Sutton raised an imaginary glass. “To virgin assholes. May they always remain un-penetrated.”
“I’ll drink to that.”
Michelle spotted the gift that she wanted for Jack. She snatched it off the shelf, marched to the counter, purchased it, and then left with Sutton.
“How are things with you?” Michelle asked. “Do you miss Reeve, with him in Vancouver right now?”
“Terribly,” Sutton said, clutching her heart. “I should be used to it, but I’m not.”
Sutton and Reeve had been together for two years, married for one. A powerful casting director, she’d helped him earn his first big break, but once he nabbed the role in Escorted Lives, his career took off like a shot.
“It’s hard, isn’t it? All the missing,” Michelle said, and while she’d never known the kind of love Sutton and Reeve had, she knew a thing or two about those pangs of longing. She’d experienced it in the deep heart-wrenching way that only death can bring when her parents had died. And she’d felt it for Clay for years, though in a vastly different way, of course.
Even so, it was a far-too familiar emotion—the empty ache she’d felt for years for her friend who she’d hoped would become something more. In college, at the height of all that loneliness, he’d come into her life. Beautiful and handsome, kind and smart, he was best friends with her brother. That made him forbidden, in a way, even though they’d had only one drunken kiss during her sophomore year. That kiss had done a number on her vulnerable heart. It became the match that lit the fire she’d been building on the kindling of her very own raw and untended emotions.
Now, years later, she understood enough about emotions to figure out there’d been a transference going on, a displacement of grief into unrequited love. In retrospect, she should have let go of the unrequitedness years ago. She should have known better. Perhaps she’d clung on to it to protect herself from more hurt. Perhaps believing that Clay was the one had kept her heart in that safe zone where it couldn’t be broken again, like it had the night her family fractured.
Now that she knew that, and truly understood it, she had started to move on from Clay.
Or maybe it was so much simpler. Maybe it was the birds and the bees. Perhaps it was Jack that made Clay start to feel more and more like a distant memory.
Great sex had a way of erasing the past.
“Missing is the hardest thing,” Sutton said.
“It truly is,” Michelle echoed, linking elbows with her friend as they walked down the street, two New York women, out on a quick late afternoon shopping break and talking about their hearts, and their men.
Not that Jack was hers.
Not at all.
“By the way, did you see that picture of you with Mr. Sex Toy Mogul?” Sutton asked in an offhand way.
“What?” Michelle stopped in her tracks.
“I saw it on Twitter. Someone was sharing it, and I was searching to check for Joy Delivered products. I think it was you in the picture. You were the gorgeous brunette he was spotted having dinner with at Gia’s, I trust?’
Michelle blushed, flashing back to Carla’s comments about public lives. At least she hadn’t been named. No one knew her. No one needed to know her. She flew under the radar, unlike Jack. She’d been right, though, about Jack being recognized by those women that night. They must have taken his picture. Hers too.

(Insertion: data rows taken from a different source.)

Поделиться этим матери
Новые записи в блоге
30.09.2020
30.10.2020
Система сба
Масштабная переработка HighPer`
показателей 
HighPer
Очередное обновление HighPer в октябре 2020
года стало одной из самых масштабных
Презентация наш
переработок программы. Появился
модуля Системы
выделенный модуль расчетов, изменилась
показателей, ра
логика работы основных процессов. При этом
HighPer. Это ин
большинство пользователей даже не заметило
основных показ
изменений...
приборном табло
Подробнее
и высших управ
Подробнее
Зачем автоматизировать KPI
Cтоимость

It was an unsettling feeling, having her picture taken without permission. Having it taken and posted online was even odder. But then she reminded herself it wasn’t a big deal. She’d simply had dinner. There was nothing wrong with that. It wasn’t as if she’d been filmed having sex on top of the Met Life Tower.

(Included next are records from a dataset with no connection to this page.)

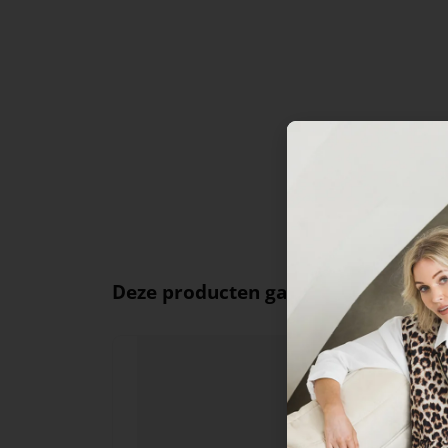
Deze producten ga je leuk vinden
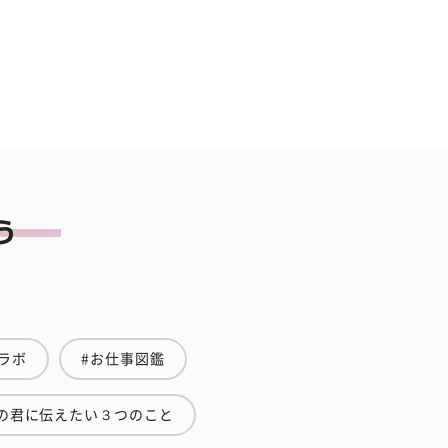
ラボ
#お仕事図鑑
の君に伝えたい３つのこと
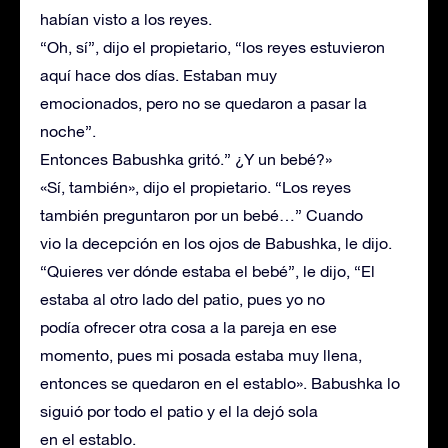
habían visto a los reyes.
“Oh, sí”, dijo el propietario, “los reyes estuvieron
aquí hace dos días. Estaban muy
emocionados, pero no se quedaron a pasar la
noche”.
Entonces Babushka gritó.” ¿Y un bebé?»
«Sí, también», dijo el propietario. “Los reyes
también preguntaron por un bebé…” Cuando
vio la decepción en los ojos de Babushka, le dijo.
“Quieres ver dónde estaba el bebé”, le dijo, “El
estaba al otro lado del patio, pues yo no
podía ofrecer otra cosa a la pareja en ese
momento, pues mi posada estaba muy llena,
entonces se quedaron en el establo». Babushka lo
siguió por todo el patio y el la dejó sola
en el establo.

They resumed their walk, passing a drugstore.
“Oh, Sutton,” Michelle said. “I forgot. I need to pop into the store and get a pair of cheaters.”
“Since when do you need reading glasses?”
“I don’t need them for reading,” Michelle said suggestively.
“You dirty bitch.” Sutton said, her eyes lighting up. “Let’s go get you some cheaters.”
* * *
He’d said hello to the receptionist then headed straight to his corner office and shut the door, a clear sign he wanted to be left alone. His only companion was the view of Manhattan from the windows. He could see New York. No one could see him. His phone buzzed, and he was tempted to ignore it. But the possibility that it might be her again had him grabbing it from his pocket.
M: Remember that time you knocked on my office door after your first appointment?
J: Yes.
M: You told me you had unfinished business with my pussy.
J: I did. I still do. Only because I fucking love your pussy, so I’m always going to want to do business with it, to it, for it, and in it.
M: I have unfinished business with your fabulous fucking cock.
J: Now you’ve done it again. Why do you torture me like this?
M: It’s only torture if I’m going to leave you blue-balled.
J: Well, what’s your plan, beautiful? Because my dick is hard, and I have no intention of jacking off in my office, and I have two more hours of work to get through.
He waited, and waited, and waited. But no reply came.
“Fuck it,” he muttered, because it was time to focus.
He tossed the phone on his desk. He needed to take care of a few thorny issues with suppliers before the weekend, but all he wanted was to rid his body and mind of the residual tension from the day. The meeting with Denkler combined with the time at the shrink’s, in addition to all those jumbled feelings of fuck-uppery with Aubrey had him on edge.